**** STUDY MATERIAL

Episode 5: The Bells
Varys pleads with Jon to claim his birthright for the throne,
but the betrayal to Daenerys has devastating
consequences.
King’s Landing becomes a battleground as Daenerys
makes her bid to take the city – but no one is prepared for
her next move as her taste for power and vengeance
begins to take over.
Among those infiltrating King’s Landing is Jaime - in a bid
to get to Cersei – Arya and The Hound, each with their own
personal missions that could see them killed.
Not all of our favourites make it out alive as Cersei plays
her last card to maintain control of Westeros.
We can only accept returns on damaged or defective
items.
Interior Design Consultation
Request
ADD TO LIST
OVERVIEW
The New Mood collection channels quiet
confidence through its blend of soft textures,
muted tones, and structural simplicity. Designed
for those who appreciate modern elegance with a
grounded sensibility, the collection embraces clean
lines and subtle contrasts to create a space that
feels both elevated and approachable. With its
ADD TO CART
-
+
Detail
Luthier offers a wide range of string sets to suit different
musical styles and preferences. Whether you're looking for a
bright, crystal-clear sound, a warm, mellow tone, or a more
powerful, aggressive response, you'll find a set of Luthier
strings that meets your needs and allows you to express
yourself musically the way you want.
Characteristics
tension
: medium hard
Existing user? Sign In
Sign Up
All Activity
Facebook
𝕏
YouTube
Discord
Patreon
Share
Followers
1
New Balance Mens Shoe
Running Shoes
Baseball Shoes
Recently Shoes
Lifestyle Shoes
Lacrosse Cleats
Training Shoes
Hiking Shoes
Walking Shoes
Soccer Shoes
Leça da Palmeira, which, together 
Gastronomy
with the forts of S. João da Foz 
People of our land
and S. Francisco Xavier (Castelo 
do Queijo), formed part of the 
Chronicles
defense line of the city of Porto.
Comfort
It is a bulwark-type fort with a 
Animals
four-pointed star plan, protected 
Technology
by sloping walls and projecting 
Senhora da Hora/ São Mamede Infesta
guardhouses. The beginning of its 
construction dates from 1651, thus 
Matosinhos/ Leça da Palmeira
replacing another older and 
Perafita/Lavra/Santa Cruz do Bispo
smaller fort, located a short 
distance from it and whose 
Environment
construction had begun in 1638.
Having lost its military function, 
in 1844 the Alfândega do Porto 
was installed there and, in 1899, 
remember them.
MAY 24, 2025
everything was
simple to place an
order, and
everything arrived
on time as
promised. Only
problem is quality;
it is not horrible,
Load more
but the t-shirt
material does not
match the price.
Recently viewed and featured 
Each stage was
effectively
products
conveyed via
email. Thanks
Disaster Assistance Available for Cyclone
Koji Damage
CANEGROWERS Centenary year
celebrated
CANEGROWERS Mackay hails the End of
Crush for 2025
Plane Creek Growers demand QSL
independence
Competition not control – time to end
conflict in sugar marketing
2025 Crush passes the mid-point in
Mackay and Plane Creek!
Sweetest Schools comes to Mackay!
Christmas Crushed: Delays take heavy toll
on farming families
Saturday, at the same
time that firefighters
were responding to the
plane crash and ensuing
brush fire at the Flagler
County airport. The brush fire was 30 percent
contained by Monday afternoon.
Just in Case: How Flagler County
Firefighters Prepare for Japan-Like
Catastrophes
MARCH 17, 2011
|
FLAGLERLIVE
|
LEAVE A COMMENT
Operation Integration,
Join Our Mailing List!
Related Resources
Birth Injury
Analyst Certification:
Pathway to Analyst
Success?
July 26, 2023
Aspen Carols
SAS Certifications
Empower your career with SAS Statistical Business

********
**** STUDY MATERIAL

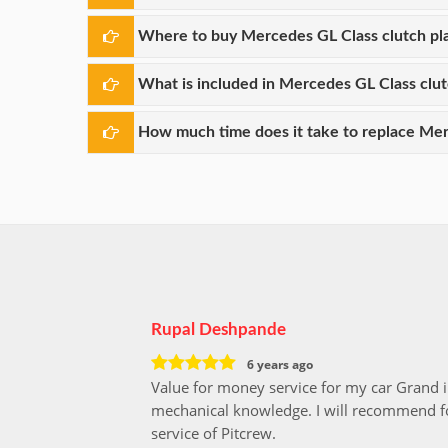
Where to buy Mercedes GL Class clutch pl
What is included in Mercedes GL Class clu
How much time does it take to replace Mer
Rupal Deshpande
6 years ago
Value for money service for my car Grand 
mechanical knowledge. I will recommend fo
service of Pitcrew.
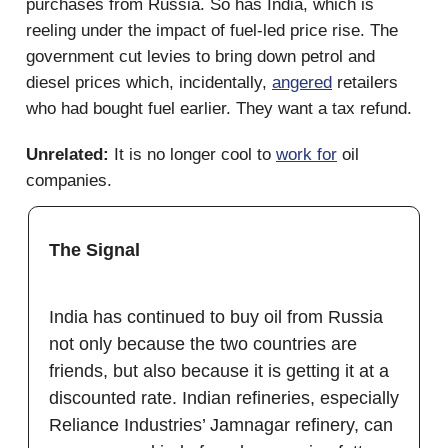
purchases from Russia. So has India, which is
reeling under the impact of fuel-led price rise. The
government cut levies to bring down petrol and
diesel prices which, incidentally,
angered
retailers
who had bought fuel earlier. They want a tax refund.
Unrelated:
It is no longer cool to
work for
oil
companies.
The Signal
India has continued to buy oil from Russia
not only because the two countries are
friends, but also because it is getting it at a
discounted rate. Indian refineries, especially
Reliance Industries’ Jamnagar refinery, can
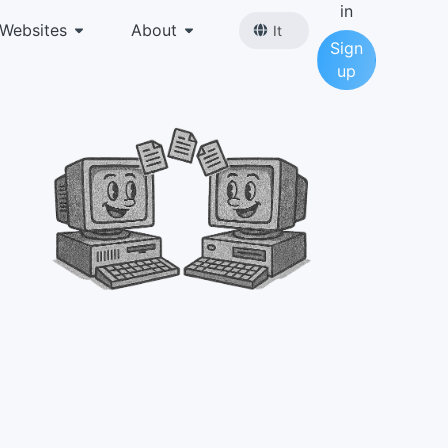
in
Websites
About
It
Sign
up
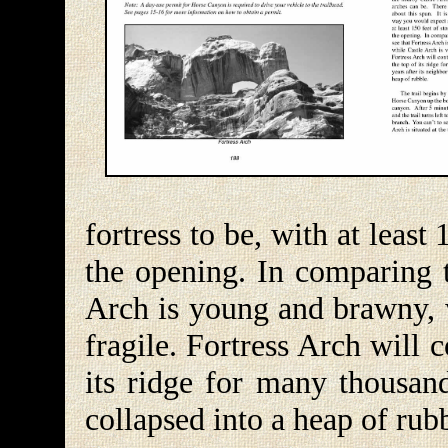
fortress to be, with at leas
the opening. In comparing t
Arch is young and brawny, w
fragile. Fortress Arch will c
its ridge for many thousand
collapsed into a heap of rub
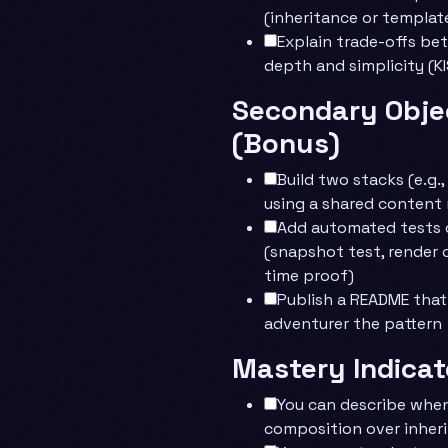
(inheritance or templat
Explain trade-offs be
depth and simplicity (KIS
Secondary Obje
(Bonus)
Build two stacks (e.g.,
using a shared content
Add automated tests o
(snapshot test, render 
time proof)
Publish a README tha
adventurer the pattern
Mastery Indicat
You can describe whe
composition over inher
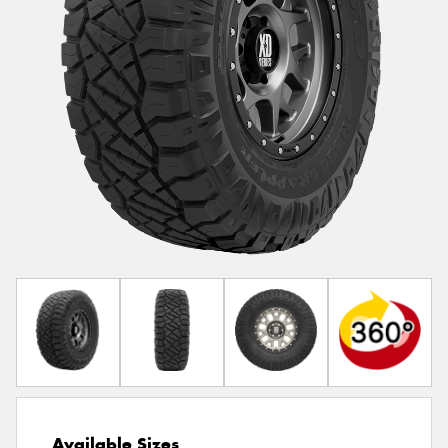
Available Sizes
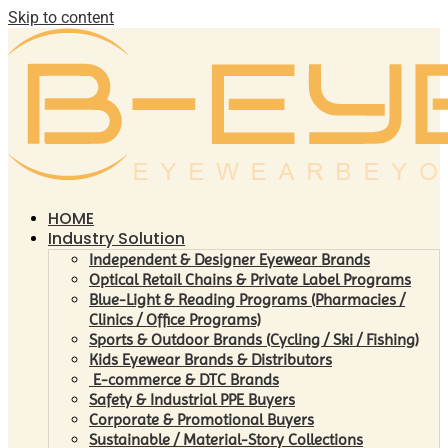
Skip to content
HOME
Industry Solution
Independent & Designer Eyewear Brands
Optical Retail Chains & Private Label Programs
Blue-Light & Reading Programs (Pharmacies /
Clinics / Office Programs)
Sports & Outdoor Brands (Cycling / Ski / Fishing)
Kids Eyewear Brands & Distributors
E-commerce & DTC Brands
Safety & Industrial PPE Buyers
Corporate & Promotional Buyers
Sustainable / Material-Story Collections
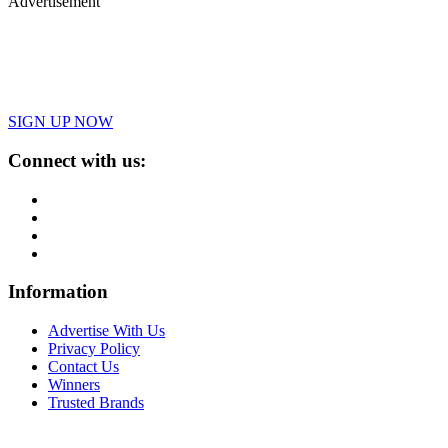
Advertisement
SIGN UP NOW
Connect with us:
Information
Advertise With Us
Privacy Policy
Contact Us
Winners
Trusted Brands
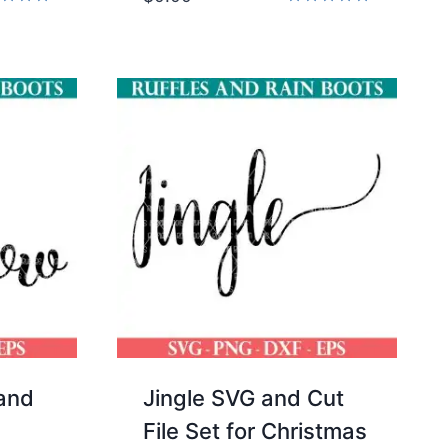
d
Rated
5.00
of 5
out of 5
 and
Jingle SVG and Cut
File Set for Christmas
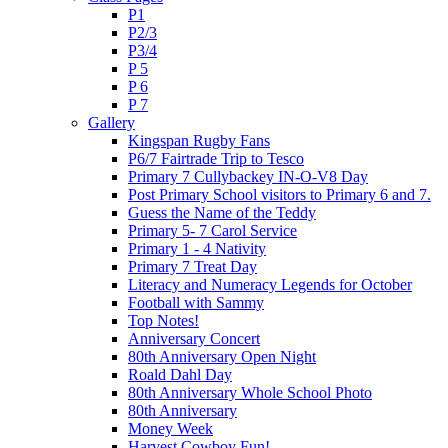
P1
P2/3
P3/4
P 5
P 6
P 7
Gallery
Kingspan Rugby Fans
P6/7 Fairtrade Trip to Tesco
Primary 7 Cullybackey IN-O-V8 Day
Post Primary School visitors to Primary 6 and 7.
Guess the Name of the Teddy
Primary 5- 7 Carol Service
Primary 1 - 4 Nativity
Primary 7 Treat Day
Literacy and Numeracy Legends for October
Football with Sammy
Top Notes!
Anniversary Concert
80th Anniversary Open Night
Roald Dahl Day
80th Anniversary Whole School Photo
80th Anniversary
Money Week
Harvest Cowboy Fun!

********
**** STUDY MATERIAL

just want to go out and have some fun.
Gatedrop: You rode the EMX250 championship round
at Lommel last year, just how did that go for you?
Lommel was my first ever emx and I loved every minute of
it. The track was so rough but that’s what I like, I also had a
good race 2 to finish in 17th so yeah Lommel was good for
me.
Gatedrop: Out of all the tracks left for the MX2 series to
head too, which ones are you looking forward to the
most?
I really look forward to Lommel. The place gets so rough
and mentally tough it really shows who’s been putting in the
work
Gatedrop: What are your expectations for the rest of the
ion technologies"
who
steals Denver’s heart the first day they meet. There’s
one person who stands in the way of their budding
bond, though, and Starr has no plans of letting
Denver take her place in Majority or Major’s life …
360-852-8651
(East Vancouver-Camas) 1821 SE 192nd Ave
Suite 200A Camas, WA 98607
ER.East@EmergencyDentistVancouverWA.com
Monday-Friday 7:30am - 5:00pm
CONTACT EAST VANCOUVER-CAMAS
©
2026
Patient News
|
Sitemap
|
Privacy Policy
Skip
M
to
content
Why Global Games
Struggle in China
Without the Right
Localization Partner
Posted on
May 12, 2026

********

** ASSIGNMENT **
A clean copy is needed of the lines above from the one with "Value for money service for my car Grand" up to and including the one with "It is no longer cool to". Please set it down exactly, with no pictures.

** SOLUTION TO THIS TASK **
Value for money service for my car Grand 
mechanical knowledge. I will recommend fo
service of Pitcrew.
purchases from Russia. So has India, which is
reeling under the impact of fuel-led price rise. The
government cut levies to bring down petrol and
diesel prices which, incidentally,
angered
retailers
who had bought fuel earlier. They want a tax refund.
Unrelated:
It is no longer cool to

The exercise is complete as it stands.